The Talmud in Tractate Baba Kama, plus other Jewish sources, discusses this topic, said Levin. The Talmud gives the example of an ancient “money changer or checker” who was supposed to determine whether coins were legitimate.

Suppose such a person advised someone to accept a coin as valid, and it turned out it wasn’t. “A number of factors” have to be considered to determine whether this advisor is liable.

Was the advisor an expert or not; paid for the advice or not; knew he or she was being relied upon or not?

“We came to the conclusion” that a paid advisor is responsible for bad advise; an unpaid advisor is responsible only if that advisor is not an expert and knew the advise would be relied upon. “If the person was not an expert, he should have said so,” Levin said.

However, if the advisor is an expert and was not paid for the advice, then the advisor is not liable for the bad advice, said Levin.

The second class discussed whether there is a duty for a charitable organization to return money that its leaders learned had come from an illegal source.

Madoff “had given a lot of donations” and that “made him seem more creditable in the Jewish community,” Levin said.

The Torah and Talmud are both “clear that you are forbidden to accept money if you suspect that it is stolen,” Levin said.

In fact, there is a Torah law, Deuteronomy 23:19, that states, “You shall not bring the fee of a prostitute” to pay vows to the Temple.

Medieval Spanish commentator Nachmanides said people seeking to ease their consciences sometimes used income earned in immoral ways to pay to the Temple. “We shouldn’t abet that,” said Levin.

However, what if the receiving charity had no reason to suspect that the money was illegally obtained? One might expect the charity would have to give the funds back.

However, Talmud Tractate Baba Kama talks about a principle called “takanat ha’shuk,” or the “remedy of the marketplace.”

The rabbis of the Talmud “realized that if someone bought something, and the thing turned out to have been stolen, if you require its return to the rightful owners with no compensation, that would have a chilling effect on commerce,” said Levin. “Everybody would have to worry, ‘What if this item is stolen?’”

Therefore, “as long as a person buys the stolen item in good conscience [without suspecting that it was stolen], the original owner has to pay for compensation for the object,” Levin said.

However, the “remedy of the marketplace” only applies where the person paid for the stolen item. “If the stolen goods were given to pay a debt, there is no ‘remedy of the marketplace’” i.e., the recipient has to return the item to its original owner, but doesn’t receive compensation because the recipient didn’t lose anything, or at least no more than already in debt.

And there also is no remedy when the item is given as a gift, since no loss is involved, said Levin.

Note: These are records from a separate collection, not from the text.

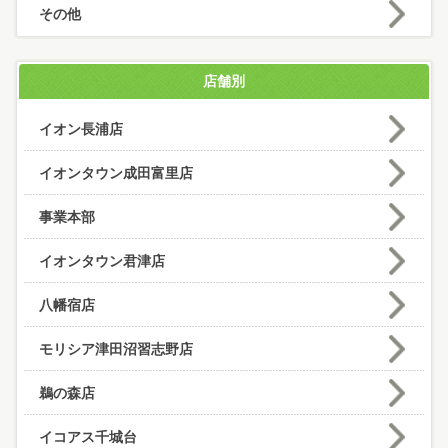
その他
店舗別
イオン長浦店
イオンタウン成田富里店
事業本部
イオンタウン君津店
八幡宿店
モリシア津田沼習志野店
鵜の森店
イコアス千城台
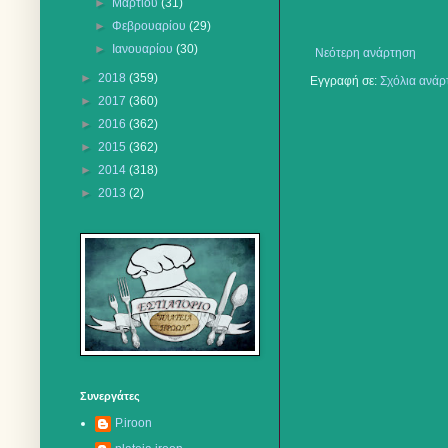
►
Μαρτίου
(31)
►
Φεβρουαρίου
(29)
►
Ιανουαρίου
(30)
Νεότερη ανάρτηση
►
2018
(359)
Εγγραφή σε:
Σχόλια ανάρ
►
2017
(360)
►
2016
(362)
►
2015
(362)
►
2014
(318)
►
2013
(2)
Συνεργάτες
P.iroon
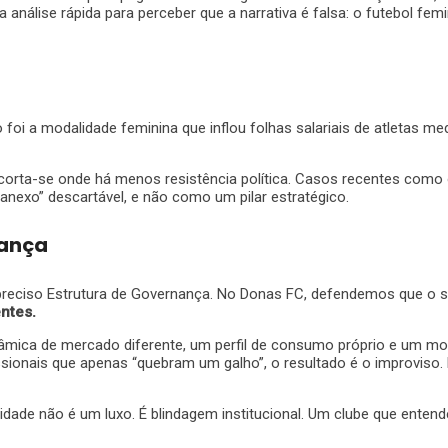
análise rápida para perceber que a narrativa é falsa: o futebol femin
o foi a modalidade feminina que inflou folhas salariais de atletas 
rta-se onde há menos resistência política. Casos recentes como o
“anexo” descartável, e não como um pilar estratégico.
nança
 É preciso Estrutura de Governança. No Donas FC, defendemos que 
ntes.
inâmica de mercado diferente, um perfil de consumo próprio e um 
sionais que apenas “quebram um galho”, o resultado é o improviso. 
lidade não é um luxo. É blindagem institucional. Um clube que ente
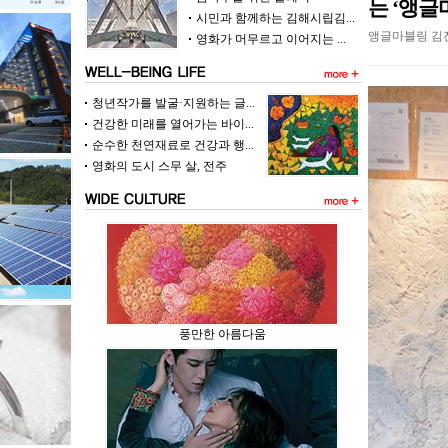
는 ‘앵글
시민과 함께하는 김해시립김...
앵글마블링 김진
영화가 머무르고 이어지는 ...
청년작가를 발굴·지원하는 글...
건강한 미래를 열어가는 바이...
순수한 천연재료로 건강과 행...
영화의 도시 스무 살, 전주
풍만한 아름다움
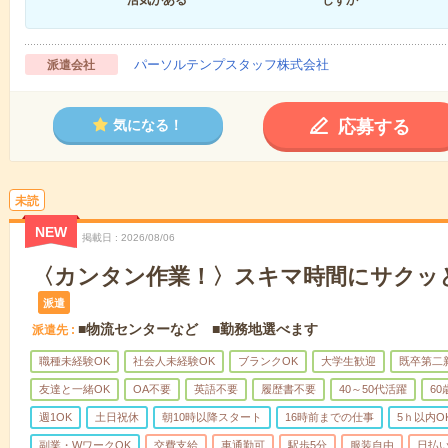
パーソルテンプスタッフ株式会社
派遣会社
応募する
気になる！
未読
NEW
掲載日
2026/08/06
〈カンタン作業！〉スキマ時間にサクッ
派遣
■物流センターなど ■勤務地選べます
派遣先
職種未経験OK
社会人未経験OK
ブランクOK
大学生歓迎
既卒第二
友達と一緒OK
OA不要
英語不要
履歴書不要
40～50代活躍
6
週1OK
土日祝休
朝10時以降スタート
16時前までの仕事
5ｈ以内O
副業・WワークOK
交費支給
車通勤可
駅歩5分
服装自由
日払い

The conclusion as applied to Madoff’s contributions, Levin said, was as follows: If a charity received money a short time before Madoff was arrested and still has it in its bank account, it has to return the money to compensate the investors.

But if the charity received the donation a long time ago, spent it, and then somebody tries to claim it from the people who have it now, then the “remedy of the marketplace” applies and the people who have it now do not have to return it.

The third class was scheduled to treat the question of “an obligation to sound the alarm.” Levin planned to address issues such as: How do we view those who didn’t sound the alarm but who knew what Madoff was doing? Regarding Madoff’s sons, does the obligation to honor their father trump the obligation to report his wrongdoing?

Levin said the class has 12 to 15 people and the participants “have a lot of ideas and opinions” about these matters.

He also added “one caveat.” “I don’t think this class would stop anybody determined” to steal money in this way, “but for people trying to do what’s right, this highlights how [handling money ethically] is also important.”